Work required
If a line in the entries below contains "Страница", copy it.

*** Supplied records Section Begins ***

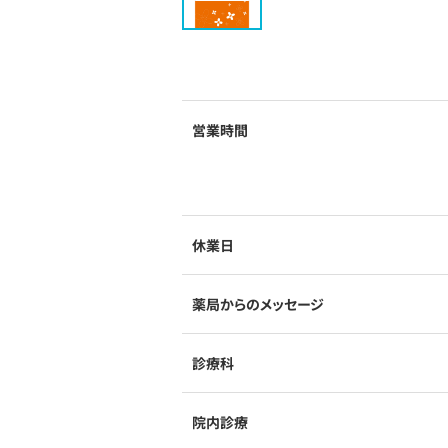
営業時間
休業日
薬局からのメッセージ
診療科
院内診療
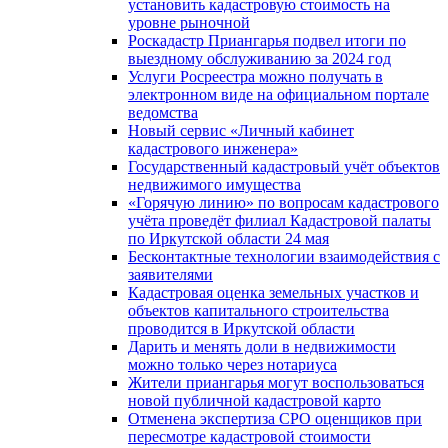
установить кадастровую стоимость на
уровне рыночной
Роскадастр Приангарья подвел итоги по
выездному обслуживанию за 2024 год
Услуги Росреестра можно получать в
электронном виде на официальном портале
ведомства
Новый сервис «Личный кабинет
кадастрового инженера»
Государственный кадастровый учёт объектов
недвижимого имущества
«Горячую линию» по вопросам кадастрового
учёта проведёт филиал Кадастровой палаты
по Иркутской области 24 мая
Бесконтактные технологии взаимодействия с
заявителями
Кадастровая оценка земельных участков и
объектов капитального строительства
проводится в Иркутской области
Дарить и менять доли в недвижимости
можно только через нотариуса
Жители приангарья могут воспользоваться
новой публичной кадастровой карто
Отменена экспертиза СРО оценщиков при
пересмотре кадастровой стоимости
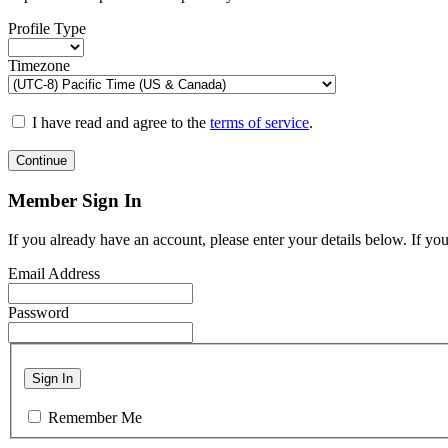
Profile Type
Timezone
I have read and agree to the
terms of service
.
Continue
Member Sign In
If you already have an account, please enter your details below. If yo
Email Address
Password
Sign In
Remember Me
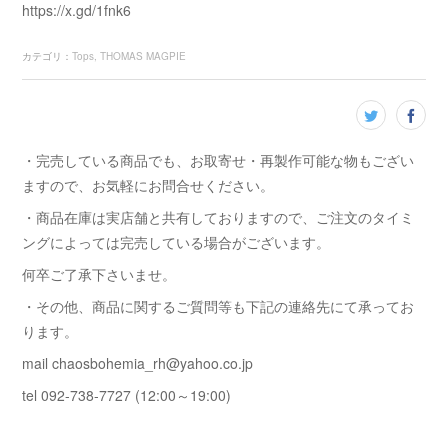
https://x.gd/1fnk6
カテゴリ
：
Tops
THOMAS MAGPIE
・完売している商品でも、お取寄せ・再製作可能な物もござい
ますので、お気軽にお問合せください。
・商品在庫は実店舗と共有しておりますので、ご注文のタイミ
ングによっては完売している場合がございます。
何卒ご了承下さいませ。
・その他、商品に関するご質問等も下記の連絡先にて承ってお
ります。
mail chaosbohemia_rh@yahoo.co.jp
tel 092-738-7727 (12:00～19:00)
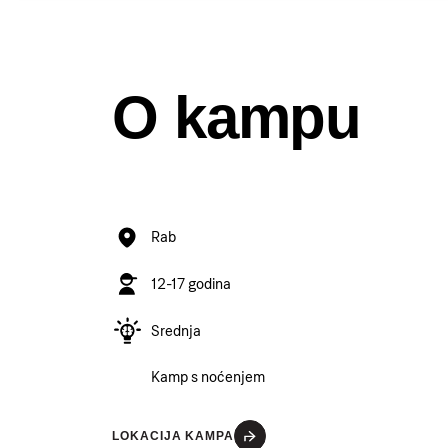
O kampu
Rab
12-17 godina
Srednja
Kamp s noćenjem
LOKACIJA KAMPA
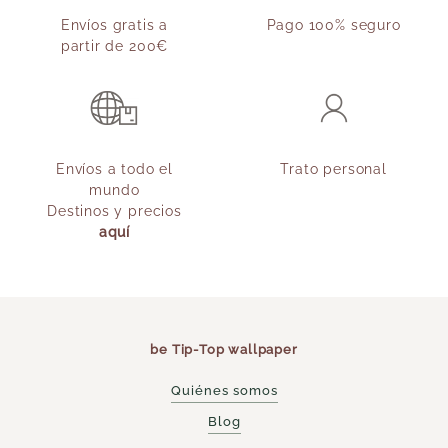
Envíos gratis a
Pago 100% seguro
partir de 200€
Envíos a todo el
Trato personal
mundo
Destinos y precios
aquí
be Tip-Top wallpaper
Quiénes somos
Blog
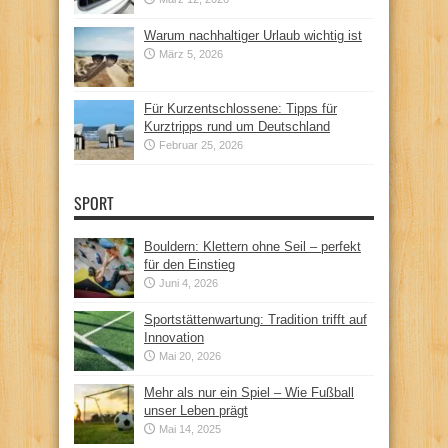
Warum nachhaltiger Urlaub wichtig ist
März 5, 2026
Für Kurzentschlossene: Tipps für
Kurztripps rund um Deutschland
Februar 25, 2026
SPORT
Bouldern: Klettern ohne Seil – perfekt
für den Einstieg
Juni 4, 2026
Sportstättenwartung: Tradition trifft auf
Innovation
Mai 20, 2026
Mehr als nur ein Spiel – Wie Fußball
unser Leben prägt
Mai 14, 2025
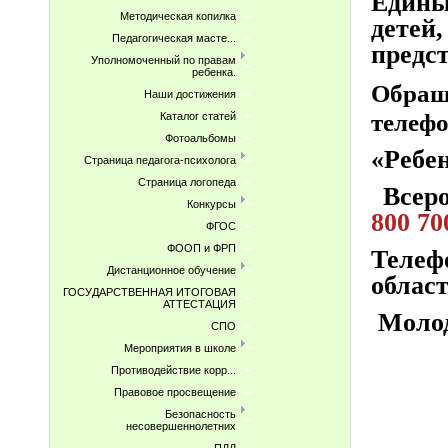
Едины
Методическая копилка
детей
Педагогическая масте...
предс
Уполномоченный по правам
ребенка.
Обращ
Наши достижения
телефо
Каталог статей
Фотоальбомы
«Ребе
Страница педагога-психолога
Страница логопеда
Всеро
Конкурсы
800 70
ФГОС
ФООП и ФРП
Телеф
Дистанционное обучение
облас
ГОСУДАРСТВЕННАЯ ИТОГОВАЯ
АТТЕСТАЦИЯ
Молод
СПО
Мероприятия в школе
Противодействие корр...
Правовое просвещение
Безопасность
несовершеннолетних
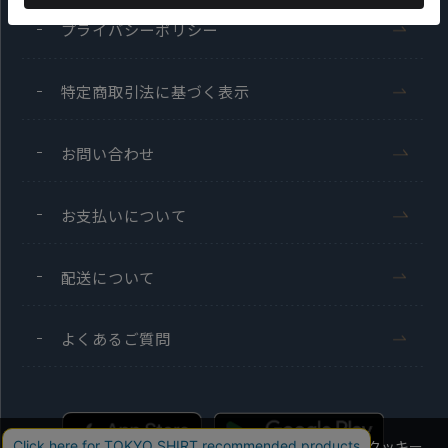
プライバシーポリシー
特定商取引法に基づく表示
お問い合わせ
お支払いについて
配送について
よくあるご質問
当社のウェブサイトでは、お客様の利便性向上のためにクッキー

*** Supplied records Section Ends ***
*** Supplied records Section Begins ***

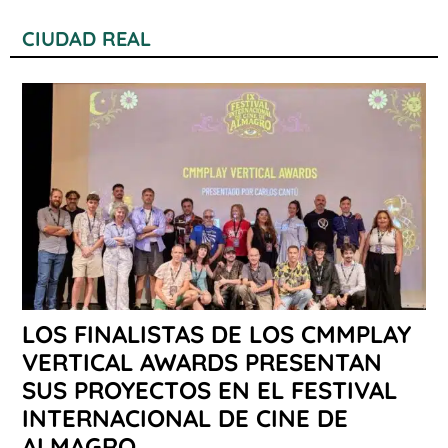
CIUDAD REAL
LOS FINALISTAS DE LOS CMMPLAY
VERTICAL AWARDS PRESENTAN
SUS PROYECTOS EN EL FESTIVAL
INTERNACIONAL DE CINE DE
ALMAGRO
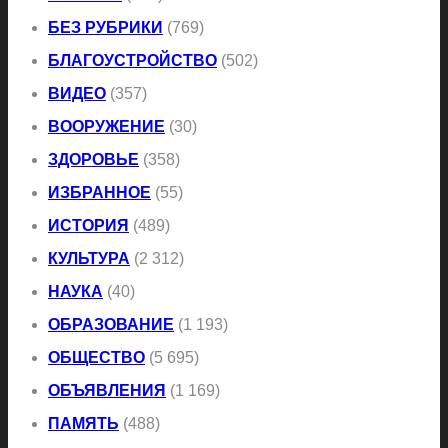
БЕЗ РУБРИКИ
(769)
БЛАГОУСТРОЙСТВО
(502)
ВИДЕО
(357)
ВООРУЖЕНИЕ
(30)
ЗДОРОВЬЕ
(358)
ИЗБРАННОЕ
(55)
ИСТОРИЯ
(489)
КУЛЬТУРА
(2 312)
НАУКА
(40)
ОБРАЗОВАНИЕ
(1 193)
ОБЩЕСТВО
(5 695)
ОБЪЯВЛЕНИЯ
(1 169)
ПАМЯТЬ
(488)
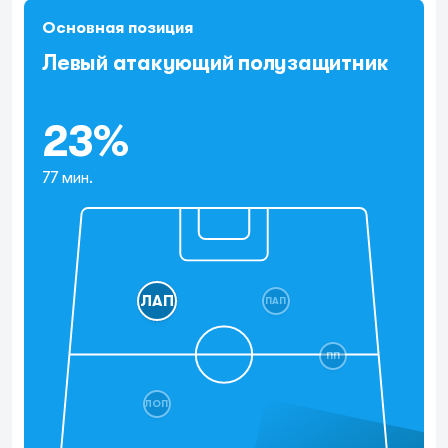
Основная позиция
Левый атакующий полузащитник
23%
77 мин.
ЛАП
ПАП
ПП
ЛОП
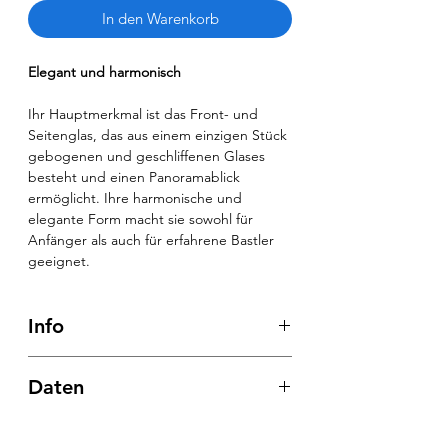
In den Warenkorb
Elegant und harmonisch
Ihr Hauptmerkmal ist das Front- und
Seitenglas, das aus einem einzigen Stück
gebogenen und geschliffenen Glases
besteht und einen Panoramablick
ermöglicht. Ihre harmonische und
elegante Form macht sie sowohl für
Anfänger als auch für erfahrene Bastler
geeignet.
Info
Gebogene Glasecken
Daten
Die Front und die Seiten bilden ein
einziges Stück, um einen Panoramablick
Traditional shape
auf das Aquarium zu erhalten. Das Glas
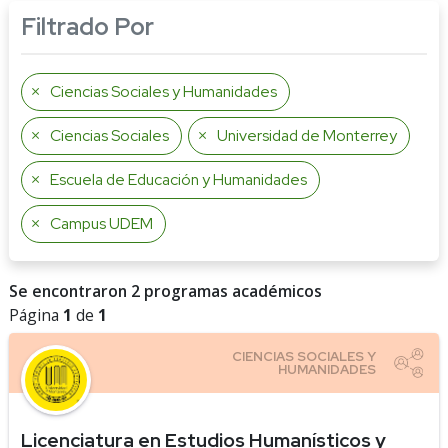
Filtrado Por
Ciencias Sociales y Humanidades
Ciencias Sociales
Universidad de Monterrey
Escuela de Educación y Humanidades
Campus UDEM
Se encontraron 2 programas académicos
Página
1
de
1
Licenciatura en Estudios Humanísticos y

*** Supplied records Section Ends ***

Output for this exercise
Страница педагога-психолога
Страница логопеда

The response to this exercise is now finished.